Op 4 november 2022 heeft de Rechtbank Rotterdam uitspraak gedaan in een strafzaak tegen een verdachte die beschuldigd werd van doodslag op haar echtgenoot. De zaak betreft een steekincident dat plaatsvond op 23 oktober 2021, waarbij de verdachte haar man, het slachtoffer, in de borst heeft gestoken. De rechtbank heeft vastgesteld dat de verdachte het mes ter afschrikking heeft vastgehouden en dat het slachtoffer in het mes is gelopen. De rechtbank concludeert dat er onvoldoende bewijs is om te stellen dat de verdachte opzettelijk heeft gestoken of dat haar handelen roekeloos was. De verklaring van de verdachte dat zij het mes alleen voor zich hield en dat haar echtgenoot in het mes is gelopen, kan niet worden uitgesloten. De rechtbank heeft daarom de verdachte vrijgesproken van zowel doodslag als dood door schuld.

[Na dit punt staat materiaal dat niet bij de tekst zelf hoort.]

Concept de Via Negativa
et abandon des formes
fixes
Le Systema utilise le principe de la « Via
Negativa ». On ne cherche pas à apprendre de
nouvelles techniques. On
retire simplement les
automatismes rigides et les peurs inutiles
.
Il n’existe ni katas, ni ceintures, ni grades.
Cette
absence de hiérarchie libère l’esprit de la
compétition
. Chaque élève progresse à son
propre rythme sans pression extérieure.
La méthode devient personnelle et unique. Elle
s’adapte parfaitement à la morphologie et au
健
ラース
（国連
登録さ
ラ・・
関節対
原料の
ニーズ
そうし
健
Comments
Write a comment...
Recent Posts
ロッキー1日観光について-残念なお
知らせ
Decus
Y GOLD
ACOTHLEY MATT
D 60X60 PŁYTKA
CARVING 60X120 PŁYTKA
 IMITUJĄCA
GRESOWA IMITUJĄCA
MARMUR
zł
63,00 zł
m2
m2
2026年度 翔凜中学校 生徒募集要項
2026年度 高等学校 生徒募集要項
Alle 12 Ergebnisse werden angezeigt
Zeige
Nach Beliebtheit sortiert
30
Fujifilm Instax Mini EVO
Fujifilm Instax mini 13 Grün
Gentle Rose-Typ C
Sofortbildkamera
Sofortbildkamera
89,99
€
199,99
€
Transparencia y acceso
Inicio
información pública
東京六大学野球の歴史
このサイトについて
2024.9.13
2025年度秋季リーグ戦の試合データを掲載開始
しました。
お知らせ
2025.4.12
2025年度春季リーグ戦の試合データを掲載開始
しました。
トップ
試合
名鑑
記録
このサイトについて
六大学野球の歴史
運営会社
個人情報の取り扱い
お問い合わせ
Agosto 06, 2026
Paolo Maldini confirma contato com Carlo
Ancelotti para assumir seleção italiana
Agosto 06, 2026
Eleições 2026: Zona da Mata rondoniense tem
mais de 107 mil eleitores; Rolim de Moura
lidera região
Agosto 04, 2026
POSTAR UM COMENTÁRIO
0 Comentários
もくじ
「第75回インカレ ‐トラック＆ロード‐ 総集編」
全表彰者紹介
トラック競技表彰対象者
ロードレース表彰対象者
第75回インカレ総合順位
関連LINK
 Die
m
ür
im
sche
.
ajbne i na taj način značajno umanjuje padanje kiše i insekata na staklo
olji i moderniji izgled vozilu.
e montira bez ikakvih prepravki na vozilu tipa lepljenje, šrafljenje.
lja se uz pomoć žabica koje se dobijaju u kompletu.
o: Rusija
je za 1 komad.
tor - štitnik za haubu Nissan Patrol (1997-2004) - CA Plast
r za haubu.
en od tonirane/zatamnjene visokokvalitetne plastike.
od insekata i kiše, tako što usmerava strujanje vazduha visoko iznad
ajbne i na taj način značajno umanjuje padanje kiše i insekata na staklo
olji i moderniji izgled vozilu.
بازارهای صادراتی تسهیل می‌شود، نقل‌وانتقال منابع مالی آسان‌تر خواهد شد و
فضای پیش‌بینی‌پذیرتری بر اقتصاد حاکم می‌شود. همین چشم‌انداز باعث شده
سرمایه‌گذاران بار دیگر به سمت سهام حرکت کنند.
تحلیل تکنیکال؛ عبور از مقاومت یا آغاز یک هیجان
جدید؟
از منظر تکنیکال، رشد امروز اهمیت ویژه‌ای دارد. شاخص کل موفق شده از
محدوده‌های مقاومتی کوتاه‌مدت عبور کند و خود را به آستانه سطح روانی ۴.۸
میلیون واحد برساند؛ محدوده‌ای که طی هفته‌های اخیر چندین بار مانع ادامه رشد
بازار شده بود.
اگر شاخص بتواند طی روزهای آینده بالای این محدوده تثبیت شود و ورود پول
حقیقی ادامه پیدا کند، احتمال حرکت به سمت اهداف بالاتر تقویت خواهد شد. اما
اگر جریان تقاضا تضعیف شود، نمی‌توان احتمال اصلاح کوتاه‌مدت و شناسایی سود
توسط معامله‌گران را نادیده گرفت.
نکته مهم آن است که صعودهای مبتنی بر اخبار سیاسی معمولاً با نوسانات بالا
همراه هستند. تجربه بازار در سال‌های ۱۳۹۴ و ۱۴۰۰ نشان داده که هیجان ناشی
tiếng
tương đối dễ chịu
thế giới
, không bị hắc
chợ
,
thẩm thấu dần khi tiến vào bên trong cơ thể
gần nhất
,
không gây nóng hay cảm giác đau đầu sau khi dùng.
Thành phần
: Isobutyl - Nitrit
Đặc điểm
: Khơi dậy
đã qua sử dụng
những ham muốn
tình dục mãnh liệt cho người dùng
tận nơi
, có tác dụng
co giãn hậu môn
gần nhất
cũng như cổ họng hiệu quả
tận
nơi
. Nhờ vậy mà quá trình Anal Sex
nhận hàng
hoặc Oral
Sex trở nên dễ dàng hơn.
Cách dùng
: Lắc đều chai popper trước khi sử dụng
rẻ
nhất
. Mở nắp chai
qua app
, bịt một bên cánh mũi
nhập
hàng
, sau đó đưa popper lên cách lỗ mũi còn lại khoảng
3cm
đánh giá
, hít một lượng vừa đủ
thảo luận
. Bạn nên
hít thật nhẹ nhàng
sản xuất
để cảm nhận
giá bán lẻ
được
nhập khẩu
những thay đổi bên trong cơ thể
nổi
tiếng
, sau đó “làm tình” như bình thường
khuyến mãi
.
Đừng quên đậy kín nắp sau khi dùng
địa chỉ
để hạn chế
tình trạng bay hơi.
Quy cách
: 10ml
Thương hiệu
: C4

De officier van justitie had vrijspraak gevorderd, en de verdediging heeft betoogd dat het dodelijk letsel niet aan de verdachte kan worden toegerekend. De rechtbank heeft ook de vorderingen van benadeelde partijen niet-ontvankelijk verklaard, omdat de verdachte is vrijgesproken van de ten laste gelegde feiten. De rechtbank heeft de kosten van de benadeelde partijen op nihil begroot, aangezien er geen inhoudelijke beslissing is genomen over de gevorderde schadevergoeding.
De uitspraak benadrukt het belang van bewijs in strafzaken en de noodzaak om te kunnen vaststellen dat een verdachte opzettelijk of roekeloos heeft gehandeld voordat er tot veroordeling kan worden overgegaan.